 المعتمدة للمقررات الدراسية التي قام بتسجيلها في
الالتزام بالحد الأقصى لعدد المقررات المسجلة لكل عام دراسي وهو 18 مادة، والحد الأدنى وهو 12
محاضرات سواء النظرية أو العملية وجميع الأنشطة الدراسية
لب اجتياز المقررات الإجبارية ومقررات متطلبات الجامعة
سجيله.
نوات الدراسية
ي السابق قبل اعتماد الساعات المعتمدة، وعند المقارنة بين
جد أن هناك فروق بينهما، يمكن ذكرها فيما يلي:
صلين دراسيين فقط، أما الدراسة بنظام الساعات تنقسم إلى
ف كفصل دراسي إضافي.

---*---

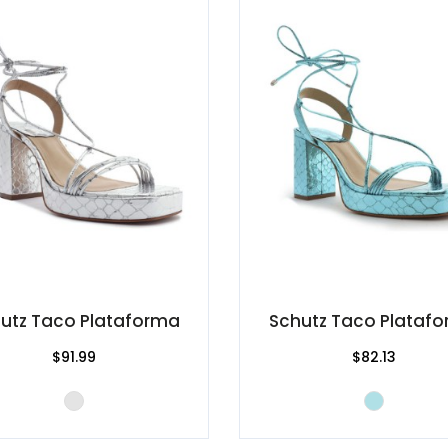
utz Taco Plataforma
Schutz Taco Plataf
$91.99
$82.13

---*---

Every line of the listing that includes "Taco" must be shown.

RESPONSE —
utz Taco Plataforma
Schutz Taco Plataf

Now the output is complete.